Structures of Academic Institutions
An institution’s infrastructure and organizational structure can shape, and perhaps limit, the possibilities for future data science programs. Economic structures, especially tuition-driven models, often form silos within departments and between disciplines. For example, if there are no mechanisms in place to adjust tuition payments, faculty pay rates, faculty course-load distributions, and general education requirements to accommodate cross-department and cross-disciplinary course offerings, data science course options could be more limited in scope and reach a smaller audience of students. Institutional considerations about whether to admit students to a particular program or a general program or to deliver only in-person courses may also affect a data science program’s ability to reach a more diverse group of students. Institutions offering flexible options for students who would like to enter the workforce with a wider range of skills may be more successful than those that offer only very restrictive degree programs. Academic institutions could benefit from the creation of an office devoted to campus data initiatives, such as data science education programs. Such an office could include support for teaching and a data facility that would provide access to data, including a secure environment for confidential data as well as information about data standards and reusable code (such as Jupyter Notebooks). Another possible consideration would be a “quantitative sciences education center” that is similar in structure and objectives to writing, computing, and statistics centers at most institutions but focused on development of broad student appreciation for quantitative sciences, including data science.
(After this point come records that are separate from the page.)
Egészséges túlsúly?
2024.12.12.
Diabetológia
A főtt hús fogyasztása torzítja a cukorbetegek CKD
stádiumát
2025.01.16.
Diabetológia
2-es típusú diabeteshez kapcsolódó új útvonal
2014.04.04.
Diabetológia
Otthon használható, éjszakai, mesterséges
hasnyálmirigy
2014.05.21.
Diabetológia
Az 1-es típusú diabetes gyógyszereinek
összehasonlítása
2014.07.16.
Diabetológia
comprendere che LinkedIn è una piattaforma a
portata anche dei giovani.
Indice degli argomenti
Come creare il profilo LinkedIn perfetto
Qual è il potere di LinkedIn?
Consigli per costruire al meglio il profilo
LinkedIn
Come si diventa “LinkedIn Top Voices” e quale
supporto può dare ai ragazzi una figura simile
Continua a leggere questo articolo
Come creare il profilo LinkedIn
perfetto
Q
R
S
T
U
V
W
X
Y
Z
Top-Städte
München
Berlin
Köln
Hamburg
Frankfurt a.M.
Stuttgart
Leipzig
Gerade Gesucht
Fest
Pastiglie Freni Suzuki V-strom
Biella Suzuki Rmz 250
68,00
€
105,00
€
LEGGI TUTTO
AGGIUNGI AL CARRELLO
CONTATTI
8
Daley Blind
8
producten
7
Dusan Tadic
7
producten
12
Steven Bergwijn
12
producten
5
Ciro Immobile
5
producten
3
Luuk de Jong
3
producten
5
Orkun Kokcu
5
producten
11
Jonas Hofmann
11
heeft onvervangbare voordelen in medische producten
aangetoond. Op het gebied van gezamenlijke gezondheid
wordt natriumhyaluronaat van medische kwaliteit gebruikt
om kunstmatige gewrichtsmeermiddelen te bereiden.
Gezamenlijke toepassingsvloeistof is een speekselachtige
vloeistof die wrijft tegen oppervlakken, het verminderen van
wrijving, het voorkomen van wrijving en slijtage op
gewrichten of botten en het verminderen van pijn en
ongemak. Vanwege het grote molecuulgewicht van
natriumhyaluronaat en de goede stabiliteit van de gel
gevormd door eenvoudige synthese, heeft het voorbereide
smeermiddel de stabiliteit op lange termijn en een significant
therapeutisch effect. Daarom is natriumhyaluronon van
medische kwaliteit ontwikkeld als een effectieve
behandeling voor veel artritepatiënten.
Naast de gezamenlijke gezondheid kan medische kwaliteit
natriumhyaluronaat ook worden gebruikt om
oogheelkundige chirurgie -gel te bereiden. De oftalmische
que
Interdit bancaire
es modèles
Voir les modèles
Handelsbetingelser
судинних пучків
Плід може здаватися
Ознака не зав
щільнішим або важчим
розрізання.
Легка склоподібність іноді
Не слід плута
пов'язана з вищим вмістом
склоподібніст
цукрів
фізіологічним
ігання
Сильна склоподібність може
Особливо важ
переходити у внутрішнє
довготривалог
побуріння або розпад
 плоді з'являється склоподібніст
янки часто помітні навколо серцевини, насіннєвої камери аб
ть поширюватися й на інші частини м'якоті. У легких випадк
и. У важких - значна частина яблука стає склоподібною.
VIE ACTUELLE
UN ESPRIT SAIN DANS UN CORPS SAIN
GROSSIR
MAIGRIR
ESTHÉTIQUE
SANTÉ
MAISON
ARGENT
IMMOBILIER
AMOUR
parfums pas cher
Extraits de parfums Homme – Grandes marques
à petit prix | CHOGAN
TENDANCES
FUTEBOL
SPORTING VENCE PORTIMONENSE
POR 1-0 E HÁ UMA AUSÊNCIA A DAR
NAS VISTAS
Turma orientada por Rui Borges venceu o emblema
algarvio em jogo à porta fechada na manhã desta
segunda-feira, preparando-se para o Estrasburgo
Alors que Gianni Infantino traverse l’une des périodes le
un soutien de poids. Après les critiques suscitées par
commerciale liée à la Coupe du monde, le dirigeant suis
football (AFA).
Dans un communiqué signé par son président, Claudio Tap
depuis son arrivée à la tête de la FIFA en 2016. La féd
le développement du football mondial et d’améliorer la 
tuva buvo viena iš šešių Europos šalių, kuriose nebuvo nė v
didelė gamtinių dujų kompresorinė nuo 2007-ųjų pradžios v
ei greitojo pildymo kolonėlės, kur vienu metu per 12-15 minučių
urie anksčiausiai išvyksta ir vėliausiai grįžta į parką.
Finding 3.3: Data science programs often adapt to the existing infrastructure and organizational structure of an academic institution, but infrastructure innovations by the institution (e.g., in data provision, data and code access, and data documentation) can help data science programs be more collaborative and multidisciplinary.
Importance of Flexibility
The rapid flux in data science concepts, tools, and applications make flexibility and adaptability key to developing, achieving, and maintaining successful data science programs. Although students are generally becoming more comfortable with some computing and data science contexts (e.g., more accustomed to connectedness in every facet of society, more accepting of new technologies like artificial intelligence, and more adept with software and devices), it is important to identify and address potential gaps in knowledge to ensure data science programs are accessible to all future students, regardless of past experiences. Approaches to attract students who are interested in data science but have less quantitative backgrounds are important. Employers’ needs will also likely evolve as new skill sets are required. Educational institutions are also likely to experience change in their options for delivery, program types, and course content. Faculty flexibility in developing and modifying appropriate and timely course content to keep pace with the changes in the surrounding world may be invaluable. Instead of creating one-size-fits-all approaches to teaching data science concepts, institutions will have to remain open-minded and flexible to best meet the needs of students and the workplace.
Finding 3.4: To keep up with the quickly evolving field of data science and recruit students with more diverse backgrounds, educational approaches in data science need to be flexible in terms of what concepts, skills, tools, and methods are taught; how students are recruited; and how departments and programs collaborate to provide a full data science experience to students.